The cheery person looked rather blank.
“I would like to hear your opinion about ’em, sir,” he said. “It ain’t much good reading only one side of a question; but when you can talk about and discuss it, now—”
“I am sorry I can’t oblige you,” said Lavender, goaded into making some desperate effort to release himself. “I am suffering from a relaxed throat at present. My doctor has warned me against talking too much.”
“I beg your pardon, sir. You don’t seem very well; perhaps the throat comes with a little feverishness, you see—a cold, in fact. Now if I was you I would try tannin lozenges for the throat. They’re uncommon good for the throat; and a little quinine for the general system—that would put you as right as a fiver. I tried it myself when I was down in ‘Ampshire last year. And you wouldn’t find a drop of this brandy a bad thing, either, if you don’t mind rowing in the same boat as myself.”
Lavender declined the proffered flask, and subsided behind a newspaper. His fellow-traveler lit another cheroot, took up Bradshaw, and settled himself in a corner.
Had Sheila come up this very line some dozen hours before? Lavender asked himself as he looked out on the hills and valleys and woods of Buckinghamshire. Had the throbbing of the engine and the rattle of the wheels kept the piteous eyes awake all through the dark night, until the pale dawn showed the girl a wild vision of Northern hills and moors telling her she was getting nearer to her own country?
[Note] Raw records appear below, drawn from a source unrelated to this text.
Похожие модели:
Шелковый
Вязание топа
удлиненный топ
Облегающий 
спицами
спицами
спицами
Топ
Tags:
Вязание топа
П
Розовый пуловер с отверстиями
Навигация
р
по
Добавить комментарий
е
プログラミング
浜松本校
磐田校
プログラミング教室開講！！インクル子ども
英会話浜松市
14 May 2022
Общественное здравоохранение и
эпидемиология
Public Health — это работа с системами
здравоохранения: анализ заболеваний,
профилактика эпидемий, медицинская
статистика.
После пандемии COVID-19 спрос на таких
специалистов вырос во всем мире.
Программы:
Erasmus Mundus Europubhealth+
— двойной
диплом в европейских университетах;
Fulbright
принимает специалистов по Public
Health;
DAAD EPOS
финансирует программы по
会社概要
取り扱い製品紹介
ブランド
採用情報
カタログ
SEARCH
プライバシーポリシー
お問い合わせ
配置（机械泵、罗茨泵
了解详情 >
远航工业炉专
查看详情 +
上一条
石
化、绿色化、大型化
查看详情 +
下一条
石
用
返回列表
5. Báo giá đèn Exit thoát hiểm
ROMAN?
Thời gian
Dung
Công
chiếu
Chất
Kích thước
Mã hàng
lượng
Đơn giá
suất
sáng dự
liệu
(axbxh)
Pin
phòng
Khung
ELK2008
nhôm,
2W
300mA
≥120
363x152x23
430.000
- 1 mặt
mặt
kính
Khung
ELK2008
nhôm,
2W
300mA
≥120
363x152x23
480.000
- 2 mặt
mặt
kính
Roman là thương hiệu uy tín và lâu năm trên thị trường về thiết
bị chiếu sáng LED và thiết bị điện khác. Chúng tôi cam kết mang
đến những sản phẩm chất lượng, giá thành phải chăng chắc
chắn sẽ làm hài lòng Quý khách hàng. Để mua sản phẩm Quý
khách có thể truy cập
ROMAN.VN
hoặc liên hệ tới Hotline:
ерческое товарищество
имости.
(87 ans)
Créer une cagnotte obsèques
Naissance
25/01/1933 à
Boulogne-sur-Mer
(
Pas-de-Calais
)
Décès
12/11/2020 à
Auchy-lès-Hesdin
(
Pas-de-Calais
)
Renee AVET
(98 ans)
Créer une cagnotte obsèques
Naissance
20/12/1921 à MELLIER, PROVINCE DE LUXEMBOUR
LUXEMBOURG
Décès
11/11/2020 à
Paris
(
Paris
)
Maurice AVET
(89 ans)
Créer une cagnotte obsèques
Not thus had Sheila proposed to herself to return home on the first holiday time that should occur to them both. He began to think of his present journey as it might have been in other circumstances. Would she have remembered any of those pretty villages which she saw one early morning long ago, when they were bathed in sunshine and scarcely awake to the new day? Would she be impatient at the delays at the stations, and anxious to hurry on to Westmoreland and Dumfries, to Glasgow and Oban and Skye, and then from Stornoway across the island to the little inn at Garra-na-hina?